Mr CAUSLEY (2:20 PM) —My question is directed to the Deputy Prime Minister and Minister for Transport and Regional Services. Would the Deputy Prime Minister inform the House of recent initiatives in airspace management? What benefits will these bring for the aviation industry?


Mr ANDERSON (Minister for Transport and Regional Services) —I thank the honourable member for his question. I am pleased to be able to say that this morning at the annual Safeskies conference, which has become quite a notable event on the aviation calendar—it brings together the best expertise in all areas of aviation from right around the world—I was able to take the opportunity to launch the second edition of the Australian Air Traffic Management Strategic Plan, and I think this is worthy of some note. Australia has always been a leader, if not the leader, in air traffic management. Today we are finding that our expertise and our capacities are winning considerable markets internationally. Indeed, we are determined to maintain our technological leadership, and the plan launched today will help ensure that we do. I have an overview of the plan here and I will table it for anyone who is interested.

The strategic plan is the result of a lot of work between government agencies and the aviation sector. It will see us take advantage of the rapid emergence of new communication, navigation and surveillance technologies. Under the plan we will, amongst other things, be able to replace the existing fixed aviation routes around the country with a system where airlines can fly directly—which they often cannot do now. For example, to get from Sydney to Brisbane, they go over Casino; that is not a direct route. Under the new arrangements, airlines will be able to fly directly to their destination with the same level of safety that they enjoy now through the use of satellite navigation technology, data links between aircraft and the air traffic management system. Over the next few years this will actually make quite a difference. It will reduce flight times on some major routes in Australia and on a lot of minor routes as well; lower operating costs; lower fuel usage, with attendant benefits in emissions and pollution outcomes; reduce aircraft maintenance requirements; and help us cope with the congestion at our airports.

As an important step towards implementing the plan, I also announce today that, as part of this, Airservices will establish 20 ground stations across Australia for a new air traffic control technology. That will give complete coverage of the mainland. Conversely, we have never had air traffic control radar coverage across the whole continent, particularly in the outback and far-flung regions where not many planes fly, because of the immense cost of radar and the vast size of Australia. But under this new approach the system will cover virtually the entire continent at a fraction of the cost of installing and operating radars. Initially, particularly for flights operating at over 30,000 feet, it will enable pinpoint accuracy in tracking all aircraft movements. That will increase safety, as air traffic controllers will be able to pinpoint precisely all aircraft equipped with the system. It will reduce air traffic control delays, and it will ensure that controllers are able to space aircraft more closely, which enables better safety and better congestion management.

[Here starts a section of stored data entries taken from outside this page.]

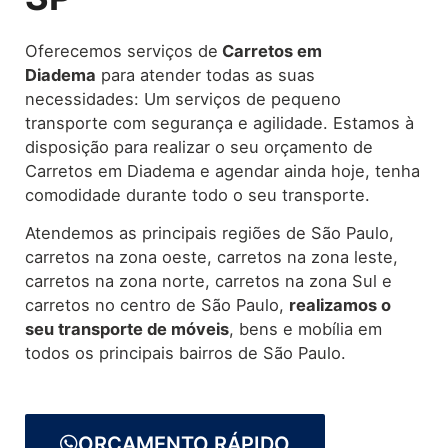
Oferecemos serviços de
Carretos
em
Diadema
para atender todas as suas
necessidades: Um serviços de pequeno
transporte com segurança e agilidade. Estamos à
disposição para realizar o seu orçamento de
Carretos em Diadema e agendar ainda hoje, tenha
comodidade durante todo o seu transporte.
Atendemos as principais regiões de São Paulo,
carretos na zona oeste, carretos na zona leste,
carretos na zona norte, carretos na zona Sul e
carretos no centro de São Paulo,
realizamos o
seu transporte de móveis
, bens e mobília em
todos os principais bairros de São Paulo.
ORÇAMENTO RÁPIDO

This is another area where we can proudly say we genuinely lead the world. I think we are all proud of that. I certainly commend everyone in the Australian aviation sector who has put us into that position. With the new CASA coming on stream, with airspace reform, with liberalised skies and with the successful, or largely successful, rewrite of the nation's aviation regulations, I think we are set for a welcome and strong surge in growth in the aviation sector in this country.